At 48 h after siRNA transfection, we examined the mRNA and protein levels of HLX1 by qPCR and Western blot, respectively. As shown in Figure 2B and 2C, transfection with the HLX1 siRNA pool (siHLX1) significantly reduced HLX1 expression on both mRNA and protein levels, as compared to the levels detected in siCtrl-transfected or non-transfected (NT) HTR-8/SVneo cells (P < 0.01). In addition to down-regulating endogenous HLX1, siHLX1 also inhibited its HGF-induced expression levels in both mRNA and protein (Figure 2D and 2E). HGF treatment of siCtrl cells led to an approximate 2.7-fold increase in HLX1 mRNA and 2.8-fold increase in HLX1 protein. In contrast, siHLX1 transfected cells presented reduced HLX1 mRNA (by 55%) and protein (by 52%), even in the presence of HGF (P < 0.01) suggesting that HLX1 siRNA has a more dominant effect over HGF in regulating HLX1 expression. These three treatments provide us a model where the intracellular HLX1 levels vary from each other, therefore allowing us to further observe the significance of HLX1 in cellular behaviors as detailed below.

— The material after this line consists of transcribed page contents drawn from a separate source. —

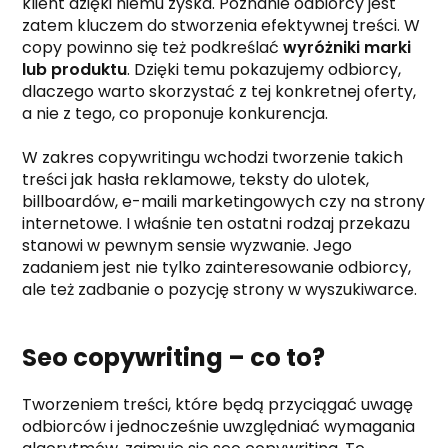
klient dzięki niemu zyska. Poznanie odbiorcy jest
zatem kluczem do stworzenia efektywnej treści. W
copy powinno się też podkreślać
wyróżniki marki
lub produktu
. Dzięki temu pokazujemy odbiorcy,
dlaczego warto skorzystać z tej konkretnej oferty,
a nie z tego, co proponuje konkurencja.
W zakres copywritingu wchodzi tworzenie takich
treści jak hasła reklamowe, teksty do ulotek,
billboardów, e-maili marketingowych czy na strony
internetowe. I właśnie ten ostatni rodzaj przekazu
stanowi w pewnym sensie wyzwanie. Jego
zadaniem jest nie tylko zainteresowanie odbiorcy,
ale też zadbanie o pozycję strony w wyszukiwarce.
Seo copywriting – co to?
Tworzeniem treści, które będą przyciągać uwagę
odbiorców i jednocześnie uwzględniać wymagania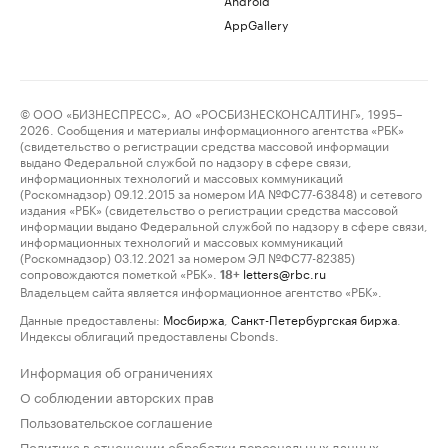
AppGallery
© ООО «БИЗНЕСПРЕСС», АО «РОСБИЗНЕСКОНСАЛТИНГ», 1995–
2026. Сообщения и материалы информационного агентства «РБК»
(свидетельство о регистрации средства массовой информации
выдано Федеральной службой по надзору в сфере связи,
информационных технологий и массовых коммуникаций
(Роскомнадзор) 09.12.2015 за номером ИА №ФС77-63848) и сетевого
издания «РБК» (свидетельство о регистрации средства массовой
информации выдано Федеральной службой по надзору в сфере связи,
информационных технологий и массовых коммуникаций
(Роскомнадзор) 03.12.2021 за номером ЭЛ №ФС77-82385)
сопровождаются пометкой «РБК».
letters@rbc.ru
18+
Владельцем сайта является информационное агентство «РБК».
Данные предоставлены:
Мосбиржа
,
Санкт-Петербургская биржа
.
Индексы облигаций предоставлены Cbonds.
Информация об ограничениях
О соблюдении авторских прав
Пользовательское соглашение
Политика в отношении обработки персональных данных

HGF is an important mitogen and motogen for trophoblasts, essentially regulating their proliferation, apoptosis and migration/invasion capabilities [3, 17, 18]. To evaluate the significance of HLX1 in HGF-mediated biological processes, we first examined HGF-induced growth of cells transfected with either siCtrl or siHLX1 by using the MTT assay (Figure 3A). The same number of cells were transfected at time 0. Under basal conditions, namely without HGF treatment, both NT and siCtrl-transfected HTR-8/SVneo cells grew steadily within the 96 h post-transfection observation period. However, this growth was dramatically reduced in the siHLX1-transfected cells, and a significant difference was found to have occurred as early as 24 h after siRNA transfection. The largest difference was observed at 72 h after transfection, with growth inhibition of 58.1 ± 4.4% (P < 0.01).

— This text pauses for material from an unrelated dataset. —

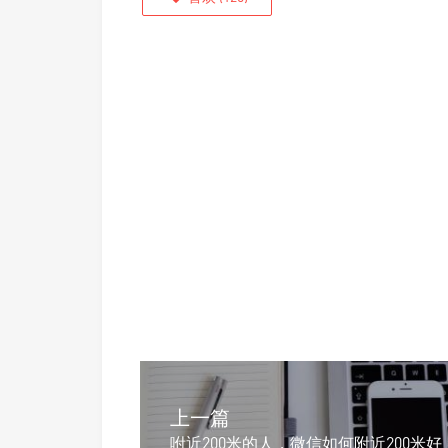
上一篇
咐近200米的人，微信如何附近200米好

In response to HGF treatment, siCtrl cells grew significantly slower than siCtrl + HGF cells, but faster than siHLX1 cells, over the 96 h observation period following siRNA transfection (P < 0.01; Figure 3B). The growth observed for siHLX1 + HGF cells, however, was not dramatically different from siCtrl cells at 24 and 48 h post-transfection, but was significantly reduced at 72 and 96 h post-transfection (P < 0.01).

Next, the effects of knocking down HLX1 were determined by the invasive properties of trophoblasts. By imaging and quantifying the cells invading through the matrigel, we found that siHLX1 transfection not only reduced the basal invasiveness of HTR-8/SVneo cells (vs. NT or siCtrl-transfected cells, P < 0.01; Figure 4A), but also significantly inhibited the HGF-induced invasion properties (vs. compared to siCtrl-transfected cells or siCtrl-transfected cells treated with HGF, P < 0.01; Figure 4B).

To understand the regulatory mechanism underlying HLX1 associated HGF-induced cell invasiveness, we focused on two matrix metalloproteinase molecules, MMP2 and MMP9, that are characterized as downstream targets for HGF and important regulators of cell migration/invasion [19]. By gelatin zymography analysis, we found that the MMP2 activity in the conditioned medium was significantly enhanced upon HGF treatment, but not affected by siCtrl transfection (siCtrl vs. siCtrl + HGF or NT vs. NT + HGF samples, P < 0.01; siCtrl vs. NT or siCtrl + HGF vs. NT + HGF samples, P > 0.05; Figure 4C). Transfection of siHLX1, however, significantly reduced the MMP2 activity in the conditioned medium (vs. all other samples, P < 0.01). The MMP9 activity was very low in the conditioned medium, as compared with that in the conditioned medium from HT1080 cells, and no significant variations were found between HTR-8/SVneo cells treated with HGF or transfected with siHLX1.